Dreams are just dreams. Exhausting ones last night. Woke up feeling like I hadn't slept at all.
Someone dear to me sent me an email asking for help with a project she is working on. The project is also dear to me (being non-transparent because if I tried to explain, it would take forever). I knew I didn't have the emotional bandwidth or intellectual/academic energy to be of help. I didn’t know how I was going to convey all of that to her. After texting back and forth with Carin last night, I scrolled through my emails and realized I hadn't replied to Leigh and knew it was time. In one sitting and on my phone, I wrote my reply and it was a very good one. I think she will understand my decision.
Cindy and Ken are safe
I hurt a little bit more today. I think it reflects how emotional distress exacerbates physical problems.

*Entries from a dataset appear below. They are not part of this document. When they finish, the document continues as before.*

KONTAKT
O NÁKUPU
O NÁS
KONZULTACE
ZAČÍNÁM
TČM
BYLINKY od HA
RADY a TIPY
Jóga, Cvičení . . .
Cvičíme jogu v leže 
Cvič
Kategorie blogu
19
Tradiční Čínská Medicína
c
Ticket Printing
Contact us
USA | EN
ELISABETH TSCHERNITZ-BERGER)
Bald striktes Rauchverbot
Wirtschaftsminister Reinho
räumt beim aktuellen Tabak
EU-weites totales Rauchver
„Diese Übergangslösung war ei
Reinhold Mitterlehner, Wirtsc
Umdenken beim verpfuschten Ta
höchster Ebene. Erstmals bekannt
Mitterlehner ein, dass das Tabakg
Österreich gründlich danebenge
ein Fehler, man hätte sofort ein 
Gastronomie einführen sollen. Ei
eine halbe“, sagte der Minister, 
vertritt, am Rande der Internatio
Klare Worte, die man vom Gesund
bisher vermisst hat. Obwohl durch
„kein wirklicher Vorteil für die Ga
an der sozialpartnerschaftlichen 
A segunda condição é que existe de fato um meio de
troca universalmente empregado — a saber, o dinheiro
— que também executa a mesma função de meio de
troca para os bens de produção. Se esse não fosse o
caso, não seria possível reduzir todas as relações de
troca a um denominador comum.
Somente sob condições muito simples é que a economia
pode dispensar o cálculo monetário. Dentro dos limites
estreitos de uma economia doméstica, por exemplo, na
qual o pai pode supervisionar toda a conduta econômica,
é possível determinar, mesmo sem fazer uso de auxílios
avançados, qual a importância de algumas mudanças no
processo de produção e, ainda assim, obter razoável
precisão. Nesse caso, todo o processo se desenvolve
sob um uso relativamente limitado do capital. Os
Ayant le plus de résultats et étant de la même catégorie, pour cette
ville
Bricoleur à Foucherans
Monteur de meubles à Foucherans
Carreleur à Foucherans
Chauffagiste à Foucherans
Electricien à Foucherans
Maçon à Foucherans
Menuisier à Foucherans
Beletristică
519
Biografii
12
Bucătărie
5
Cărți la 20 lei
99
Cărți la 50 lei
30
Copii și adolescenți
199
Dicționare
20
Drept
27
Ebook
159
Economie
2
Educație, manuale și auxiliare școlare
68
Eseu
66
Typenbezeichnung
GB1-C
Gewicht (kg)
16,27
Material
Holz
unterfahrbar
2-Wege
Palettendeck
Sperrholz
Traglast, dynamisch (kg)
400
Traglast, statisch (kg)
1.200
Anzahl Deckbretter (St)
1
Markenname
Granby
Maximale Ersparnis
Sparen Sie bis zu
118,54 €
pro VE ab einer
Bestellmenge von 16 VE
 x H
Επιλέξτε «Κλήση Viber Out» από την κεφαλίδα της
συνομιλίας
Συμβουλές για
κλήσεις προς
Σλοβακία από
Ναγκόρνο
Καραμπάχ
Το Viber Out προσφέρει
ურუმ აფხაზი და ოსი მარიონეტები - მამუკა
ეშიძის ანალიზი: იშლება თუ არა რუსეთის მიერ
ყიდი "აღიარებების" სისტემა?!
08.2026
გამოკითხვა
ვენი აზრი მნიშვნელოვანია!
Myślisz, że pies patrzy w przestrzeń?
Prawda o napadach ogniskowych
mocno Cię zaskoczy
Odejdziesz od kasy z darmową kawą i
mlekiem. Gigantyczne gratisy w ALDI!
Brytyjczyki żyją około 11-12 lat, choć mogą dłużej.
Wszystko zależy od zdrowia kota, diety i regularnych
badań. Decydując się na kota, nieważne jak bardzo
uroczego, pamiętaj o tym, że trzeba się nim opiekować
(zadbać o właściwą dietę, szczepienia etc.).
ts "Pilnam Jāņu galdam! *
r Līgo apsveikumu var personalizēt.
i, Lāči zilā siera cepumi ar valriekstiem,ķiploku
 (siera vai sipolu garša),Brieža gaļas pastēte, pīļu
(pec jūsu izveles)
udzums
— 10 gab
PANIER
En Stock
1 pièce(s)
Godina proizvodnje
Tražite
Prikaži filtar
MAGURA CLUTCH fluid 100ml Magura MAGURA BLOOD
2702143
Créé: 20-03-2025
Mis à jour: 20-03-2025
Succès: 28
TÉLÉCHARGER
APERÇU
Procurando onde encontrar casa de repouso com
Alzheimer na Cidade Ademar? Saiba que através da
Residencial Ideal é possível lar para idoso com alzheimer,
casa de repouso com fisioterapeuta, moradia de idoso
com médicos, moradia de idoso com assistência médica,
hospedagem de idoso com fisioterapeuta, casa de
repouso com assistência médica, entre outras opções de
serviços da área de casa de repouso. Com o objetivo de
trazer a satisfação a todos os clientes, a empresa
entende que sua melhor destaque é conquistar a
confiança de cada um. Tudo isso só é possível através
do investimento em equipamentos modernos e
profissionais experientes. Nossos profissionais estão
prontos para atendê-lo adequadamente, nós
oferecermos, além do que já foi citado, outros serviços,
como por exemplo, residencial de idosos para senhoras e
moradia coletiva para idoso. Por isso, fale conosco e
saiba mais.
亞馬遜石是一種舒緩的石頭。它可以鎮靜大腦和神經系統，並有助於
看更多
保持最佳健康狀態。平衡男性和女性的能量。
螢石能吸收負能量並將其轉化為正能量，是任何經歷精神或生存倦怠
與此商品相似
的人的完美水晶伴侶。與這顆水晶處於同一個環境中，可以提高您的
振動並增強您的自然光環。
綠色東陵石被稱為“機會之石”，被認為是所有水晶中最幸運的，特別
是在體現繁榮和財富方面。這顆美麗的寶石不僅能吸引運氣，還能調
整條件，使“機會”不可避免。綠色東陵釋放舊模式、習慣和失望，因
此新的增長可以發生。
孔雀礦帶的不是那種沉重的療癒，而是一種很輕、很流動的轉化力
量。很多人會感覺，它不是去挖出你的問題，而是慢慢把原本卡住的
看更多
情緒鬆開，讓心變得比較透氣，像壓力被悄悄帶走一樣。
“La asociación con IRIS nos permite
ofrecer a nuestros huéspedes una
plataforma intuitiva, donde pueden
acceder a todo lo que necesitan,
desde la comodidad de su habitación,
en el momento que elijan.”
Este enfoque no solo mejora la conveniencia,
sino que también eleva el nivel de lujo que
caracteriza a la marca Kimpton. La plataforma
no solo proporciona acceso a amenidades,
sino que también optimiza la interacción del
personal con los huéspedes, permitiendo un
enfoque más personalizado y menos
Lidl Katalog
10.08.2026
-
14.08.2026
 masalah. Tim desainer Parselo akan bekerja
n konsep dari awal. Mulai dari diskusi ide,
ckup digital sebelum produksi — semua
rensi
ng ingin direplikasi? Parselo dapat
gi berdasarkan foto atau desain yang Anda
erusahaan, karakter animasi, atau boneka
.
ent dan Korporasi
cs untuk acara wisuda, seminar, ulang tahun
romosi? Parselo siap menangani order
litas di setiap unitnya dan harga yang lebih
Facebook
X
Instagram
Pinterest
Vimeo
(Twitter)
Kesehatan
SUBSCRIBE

Also, I sat way too much yesterday.
Kind of a funny. Yesterday was the hardest day I've had with food since I started. I started the day upset because there was blood on the bathroom floor from my back. The surgeon's office never responded to my outreach messages which was so disappointing. I just felt like crap all the way around and, with news of Farrah, it surely didn't get any better! So, back to the food. Nothing tasted good and I wanted sweets like crazy but k ew if I had them, I would feel 10x worse. Anyway, I made it through but felt some disappointment because I went over my calorie budget. I had to laugh because, on reflection, my calorie budget was 1309 and I ate 1382! This from the woman who are whole cakes and bags of Lindor truffles on a regular basis! I'm killing this Carin says I'm a 'beast' when I put my mind to something!